**DATA SHOWN:**
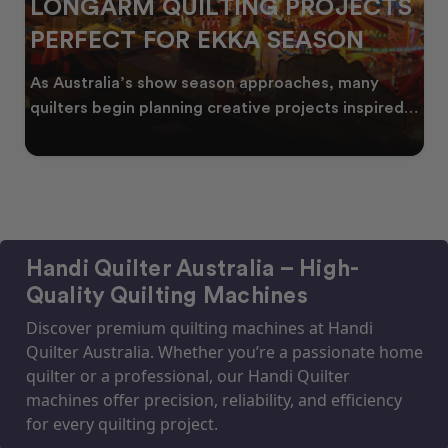
LONGARM QUILTING PROJECTS
PERFECT FOR EKKA SEASON
As Australia’s show season approaches, many
quilters begin planning creative projects inspired
by co
Handi Quilter Australia – High-
Quality Quilting Machines
Discover premium quilting machines at Handi
Quilter Australia. Whether you’re a passionate home
quilter or a professional, our Handi Quilter
machines offer precision, reliability, and efficiency
for every quilting project.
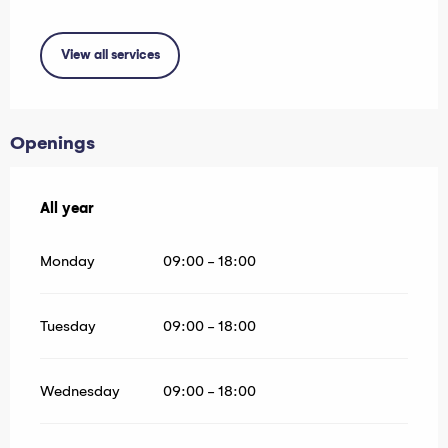
View all services
Openings
All year
All year
Monday
09:00 - 18:00
Tuesday
09:00 - 18:00
Wednesday
09:00 - 18:00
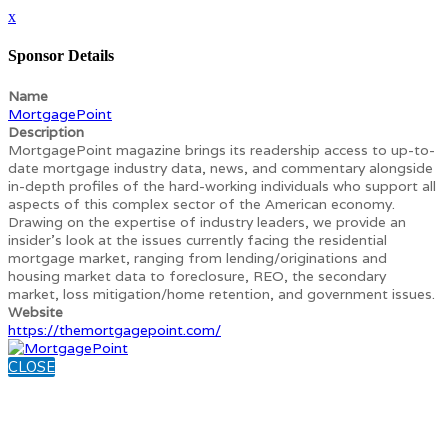
x
Sponsor Details
Name
MortgagePoint
Description
MortgagePoint magazine brings its readership access to up-to-
date mortgage industry data, news, and commentary alongside
in-depth profiles of the hard-working individuals who support all
aspects of this complex sector of the American economy.
Drawing on the expertise of industry leaders, we provide an
insider’s look at the issues currently facing the residential
mortgage market, ranging from lending/originations and
housing market data to foreclosure, REO, the secondary
market, loss mitigation/home retention, and government issues.
Website
https://themortgagepoint.com/
CLOSE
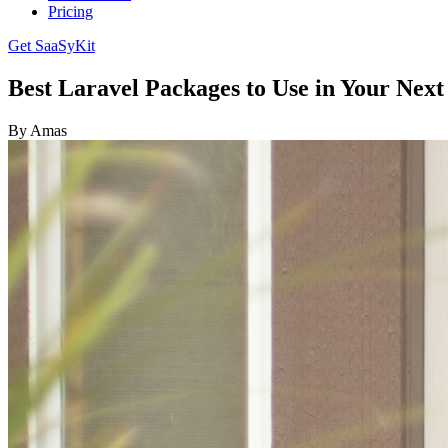
Pricing
Get SaaSyKit
Best Laravel Packages to Use in Your Next
By Amas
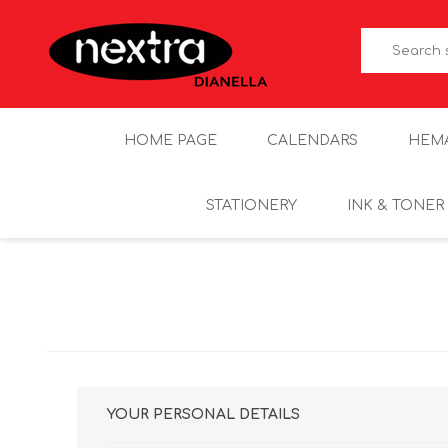
HOME PAGE
CALENDARS
HEM
STATIONERY
INK & TONER
YOUR PERSONAL DETAILS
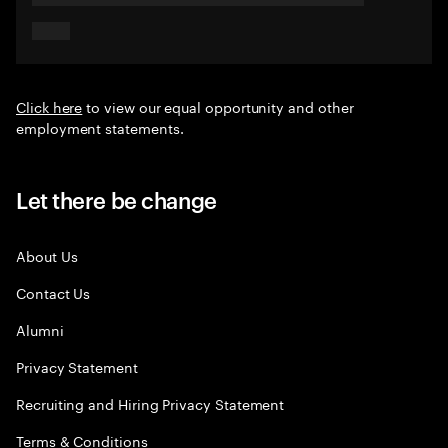
Click here
to view our equal opportunity and other
employment statements.
Let there be change
About Us
Contact Us
Alumni
Privacy Statement
Recruiting and Hiring Privacy Statement
Terms & Conditions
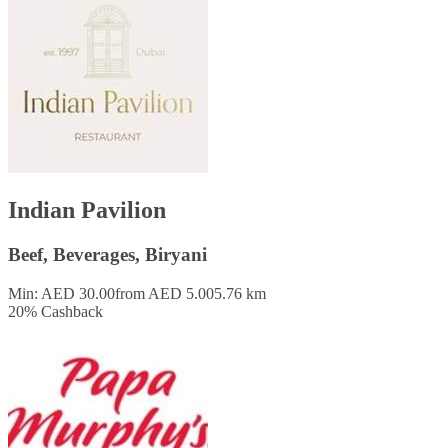
Indian Pavilion
Beef, Beverages, Biryani
Min: AED 30.00
from AED 5.00
5.76 km
20
%
Cashback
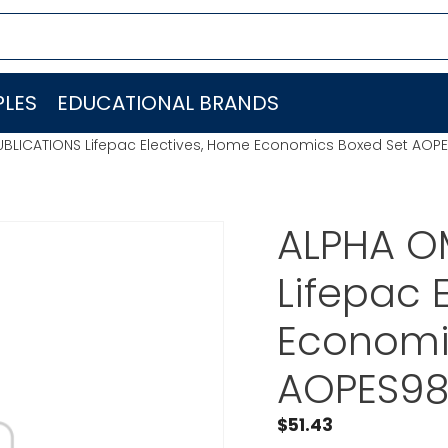
LES
EDUCATIONAL BRANDS
BLICATIONS Lifepac Electives, Home Economics Boxed Set AOP
ALPHA O
Lifepac 
Economi
AOPES98
$
51.43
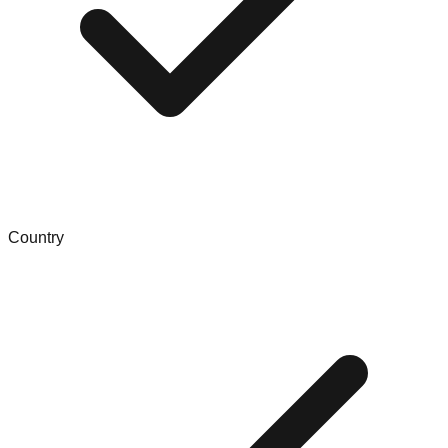
Country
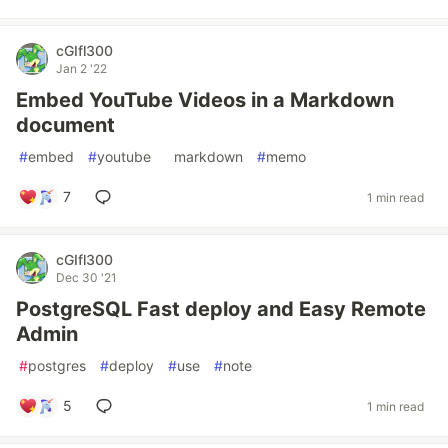
cGIfl300
Jan 2 '22
Embed YouTube Videos in a Markdown
document
#
embed
#
youtube
#
markdown
#
memo
7
1 min read
cGIfl300
Dec 30 '21
PostgreSQL Fast deploy and Easy Remote
Admin
#
postgres
#
deploy
#
use
#
note
5
1 min read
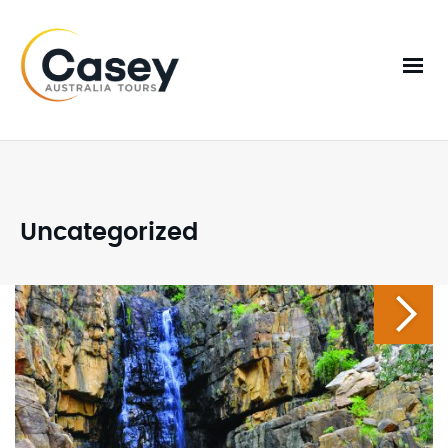
Uncategorized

**EXERCISE PROMPT:**
Report the number of lines above that contain the word "Handi", and only that number.

**YOUR RESPONSE:**
3